This management’s discussion and analysis of financial condition and results of operations, or MD&A, contains forward-looking statements that involve risks and uncertainties. Please see “Forward-Looking Statements” and “Risk Factors” for a discussion of the uncertainties, risks and assumptions associated with these statements. This discussion should be read in conjunction with our historical financial statements and related notes thereto and the other disclosures contained elsewhere in this Quarterly Report on Form 10-Q. The unaudited condensed consolidated financial statements and notes included herein should be read in conjunction with our audited combined and consolidated financial statements and notes for the six month period ended December 30, 2006, which were included in our Report on Form 10-KT filed with the Securities and Exchange Commission. The results of operations for the periods reflected herein are not necessarily indicative of results that may be expected for future periods, and our actual results may differ materially from those discussed in the forward-looking statements as a result of various factors, including but not limited to those included elsewhere in this Quarterly Report on Form 10-Q and those included in our Report on Form 10-KT.
 
Overview
 
We are a consumer goods company with a portfolio of leading apparel brands, including Hanes, Champion, Playtex, Bali, Just My Size, barely there and Wonderbra.

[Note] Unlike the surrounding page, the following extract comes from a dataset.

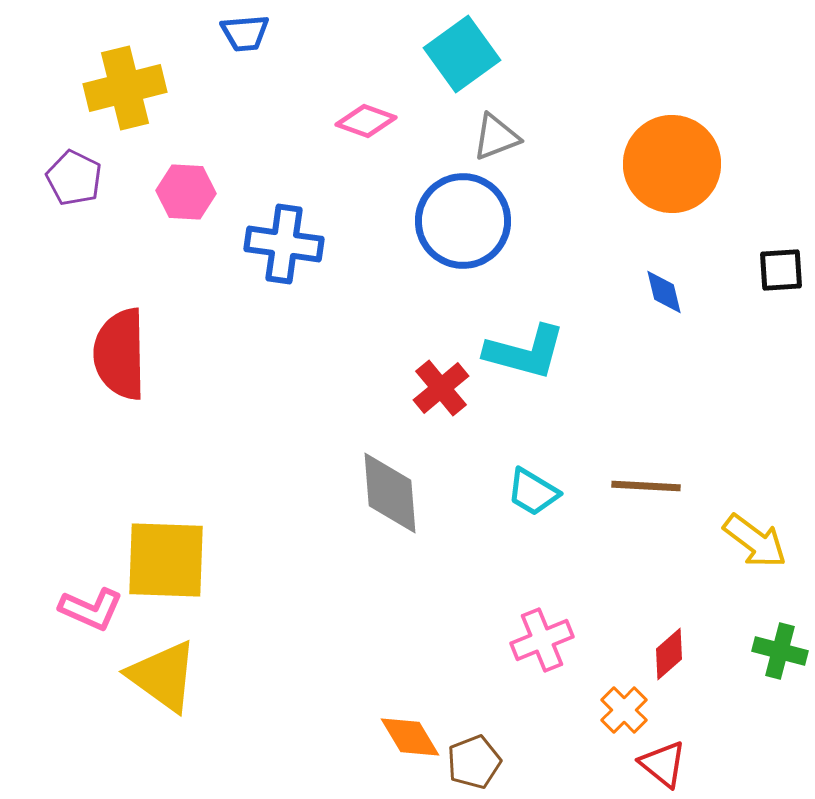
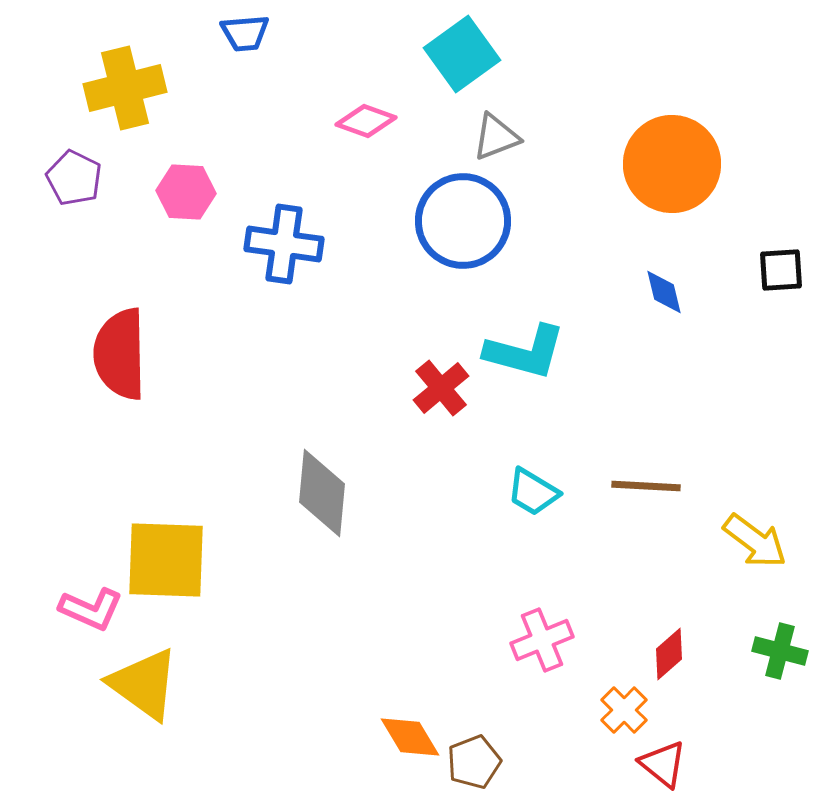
gray diamond: moved 68 px left; rotated 10 degrees clockwise
yellow triangle: moved 19 px left, 8 px down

We design, manufacture, source and sell a broad range of apparel essentials such as t-shirts, bras, panties, men’s underwear, kids’ underwear, socks, hosiery, casualwear and activewear. Our brands hold either the number one or number two U.S. market position by sales in most product categories in which we compete.
 
Our operations are managed and reported in five operating segments, each of which is a reportable segment: Innerwear, Outerwear, Hosiery, International and Other. These segments are organized principally by product category and geographic location. Management of each segment is responsible for the assets and operations of these businesses.
 
  •  Innerwear.  The Innerwear segment focuses on core apparel essentials, and consists of products such as women’s intimate apparel, men’s underwear, kids’ underwear, socks, thermals and sleepwear, marketed under well-known brands that are trusted by consumers. We are an intimate apparel category leader in the United States with our Hanes, Playtex, Bali, barely there, Just My Size, and Wonderbra brands. We are also a leading manufacturer and marketer of men’s underwear and kids’ underwear under the Hanes and Champion brand names. Our net sales for the nine months ended September 29, 2007 from our Innerwear segment were $1.9 billion, representing approximately 57% of total segment net sales.
 
  •  Outerwear.  We are a leader in the casualwear and activewear markets through our Hanes, Champion and Just My Size brands, where we offer products such as t-shirts and fleece. Our casualwear lines offer a range of quality, comfortable clothing for men, women and children marketed under the Hanes and Just My Size brands. The Just My Size brand offers casual apparel designed exclusively to meet the needs of plus-size women. In addition to activewear for men and women, Champion provides uniforms for athletic programs and includes an apparel program at Target stores, C9 by Champion. We also license our Champion name for collegiate apparel and footwear. We also supply our t-shirts, sportshirts and fleece products primarily to wholesalers, who then resell to screen printers and embellishers. Our net sales for the nine months ended September 29, 2007 from our Outerwear segment were $897 million, representing approximately 27% of total segment net sales.
 
  •  Hosiery.  We are the leading marketer of women’s sheer hosiery in the United States. We compete in the hosiery market by striving to offer superior values and executing integrated marketing activities, as well as focusing on the style of our hosiery products. We market hosiery products under our Hanes, L’eggs and Just My Size brands. Our net sales for the nine months ended September 29, 2007 from our Hosiery segment were $189 million, representing approximately 6% of total segment net sales. In light of a sustained decline in the hosiery industry due to changes in consumer preferences, our net annual sales from hosiery sales have declined each year since 1995.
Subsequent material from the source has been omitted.